Boria Majumdar in Dubai
As we wrap our heads around what finally happened in the Asia Cup, the RevSportz journey continues unabated. India start their campaign in the women’s World Cup today and Trisha Ghosal and Snehasis Mukherjee are in Guwahati to bring us every detail of the competition. It is a massive event for the sport and deserves proper coverage.
Is there no break then? Can’t people recharge? Shouldn’t people get days off to recalibrate? The answers to all of these questions is YES. As the Dubai team reached India and got time to settle back in, others will now take control. Shamik Chakrabarty will lead the Test match coverage from Ahmedabad and make sure the intensity doesn’t drop. As I have already said, the women’s World Cup is massive for us and we will be there every game, documenting India’s journey.
The World Para Championships in Delhi is already underway and we will have a very strong ground presence with Rohan Chowdhury and Gargi Raut leading the coverage.
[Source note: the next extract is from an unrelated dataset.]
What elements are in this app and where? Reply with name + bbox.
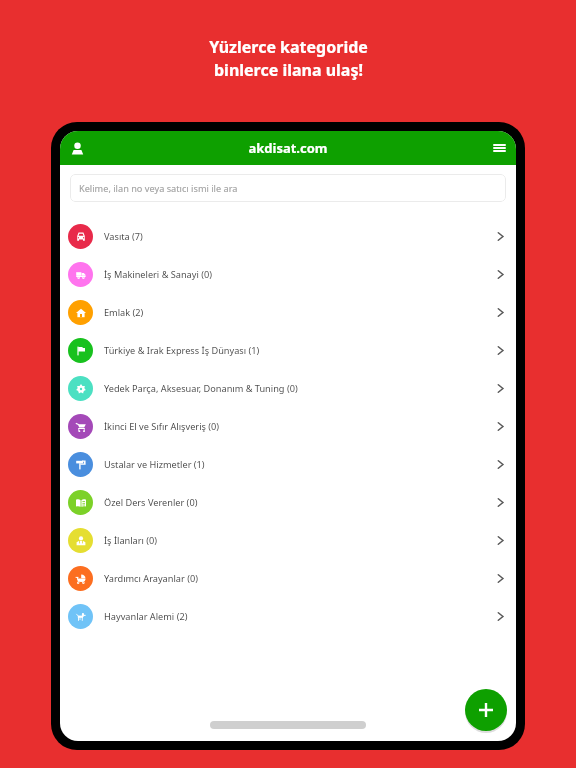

It is not an imposition. Never was and never can be. Every organisation will have their compulsions on what sport to cover. Why? Budgets are always an issue and I am conscious of it. But then, there is also the issue of responsibility. We, the sports media fraternity of the country, are the collective voice of sport. Unless we cover all events and do that well, how will the ecosystem grow? And that’s where RevSportz is committed to making a difference.
Coming back to the Asia Cup, I don’t think I have ever covered anything like it before. This was as much political as it was sport. Yet again it proved beyond doubt that sports and politics are bedfellows. You can’t separate the two and that is the reality. From disrespectful celebrations to the president of the Asian Cricket Council putting out multiple tweets forgetting the dignity of the chair, the Asia Cup had it all. But then, none of us could foresee the end. None of us could ever imagine that a tournament would end without the trophy being given! In fact, when I was called in the middle of the live show and told that Mohsin Naqvi and his men had left with the trophy, I couldn’t believe it. What would he achieve by doing so? Is this going to hurt India or hurt himself? Were his actions justified? Was he playing only and only to his domestic constituency?
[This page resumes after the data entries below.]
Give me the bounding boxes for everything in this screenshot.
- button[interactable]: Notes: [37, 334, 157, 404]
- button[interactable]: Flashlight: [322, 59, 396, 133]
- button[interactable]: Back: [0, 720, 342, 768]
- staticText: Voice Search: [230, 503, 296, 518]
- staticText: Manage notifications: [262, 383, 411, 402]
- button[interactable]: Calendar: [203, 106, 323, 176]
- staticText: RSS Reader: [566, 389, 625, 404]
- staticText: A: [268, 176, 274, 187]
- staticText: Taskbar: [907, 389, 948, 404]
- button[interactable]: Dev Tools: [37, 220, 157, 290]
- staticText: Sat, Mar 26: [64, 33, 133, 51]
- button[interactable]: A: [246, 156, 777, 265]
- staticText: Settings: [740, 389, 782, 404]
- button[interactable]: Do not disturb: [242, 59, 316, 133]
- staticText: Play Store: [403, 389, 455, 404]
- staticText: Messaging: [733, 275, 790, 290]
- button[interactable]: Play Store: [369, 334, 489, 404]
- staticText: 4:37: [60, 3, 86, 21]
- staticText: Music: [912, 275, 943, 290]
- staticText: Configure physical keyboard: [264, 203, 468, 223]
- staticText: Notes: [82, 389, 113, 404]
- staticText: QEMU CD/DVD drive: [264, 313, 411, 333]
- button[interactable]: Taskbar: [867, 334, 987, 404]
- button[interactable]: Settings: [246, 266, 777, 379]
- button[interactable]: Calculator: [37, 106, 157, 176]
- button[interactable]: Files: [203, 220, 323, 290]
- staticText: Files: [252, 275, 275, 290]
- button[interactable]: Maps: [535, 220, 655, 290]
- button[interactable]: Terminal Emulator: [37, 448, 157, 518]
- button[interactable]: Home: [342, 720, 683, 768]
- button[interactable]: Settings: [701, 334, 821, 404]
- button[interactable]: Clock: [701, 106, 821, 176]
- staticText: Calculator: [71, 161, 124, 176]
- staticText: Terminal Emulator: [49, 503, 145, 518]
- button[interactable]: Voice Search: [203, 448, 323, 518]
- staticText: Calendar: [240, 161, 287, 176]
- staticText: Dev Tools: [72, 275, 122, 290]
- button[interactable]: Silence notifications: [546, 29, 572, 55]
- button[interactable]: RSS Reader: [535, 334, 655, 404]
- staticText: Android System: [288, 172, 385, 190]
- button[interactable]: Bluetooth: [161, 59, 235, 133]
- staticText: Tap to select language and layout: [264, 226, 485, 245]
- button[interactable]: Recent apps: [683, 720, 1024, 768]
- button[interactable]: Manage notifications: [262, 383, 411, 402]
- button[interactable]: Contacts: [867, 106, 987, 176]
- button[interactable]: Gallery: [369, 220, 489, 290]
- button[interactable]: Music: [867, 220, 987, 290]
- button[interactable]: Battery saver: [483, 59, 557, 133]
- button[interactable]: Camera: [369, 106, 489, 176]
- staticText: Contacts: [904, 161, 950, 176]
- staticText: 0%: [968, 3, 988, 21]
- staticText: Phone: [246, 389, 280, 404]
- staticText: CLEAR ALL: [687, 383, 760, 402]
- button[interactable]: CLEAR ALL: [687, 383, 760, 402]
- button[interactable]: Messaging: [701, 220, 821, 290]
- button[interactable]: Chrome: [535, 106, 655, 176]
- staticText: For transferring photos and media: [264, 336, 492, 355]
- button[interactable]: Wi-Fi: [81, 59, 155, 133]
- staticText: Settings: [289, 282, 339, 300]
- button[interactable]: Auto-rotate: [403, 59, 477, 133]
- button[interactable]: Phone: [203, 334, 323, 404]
We still don’t know what’s happening with the trophy. Will it stay with the ACC or will it be sent to India? How will the ICC handle the whole situation and will things degenerate further into an all out diplomatic war in the next month or so?
As I spend my last two days here, it is time for a break. It is my father’s 25th death anniversary and it is time to switch off for a couple of days. With Sharmistha and Aisha here in Dubai, it is the best way to spend some quiet downtime. But that doesn’t mean I will not be working. The story doesn’t break depending on anyone’s availability and for a sports media person, you do need to break the story downtime or not.
We have chosen this profession, each one of us, and we will live by it. The profession deserves respect and unlike Mohsin Naqvi, we know how to conduct ourselves and what we need to do. For the moment, though, someone should do a book on this Asia Cup. The twists, intrigue, political machinations, plain clownery and more. No one can match this script and it was real and not reel. Sport keeps teaching us lessons and this was yet another example of that.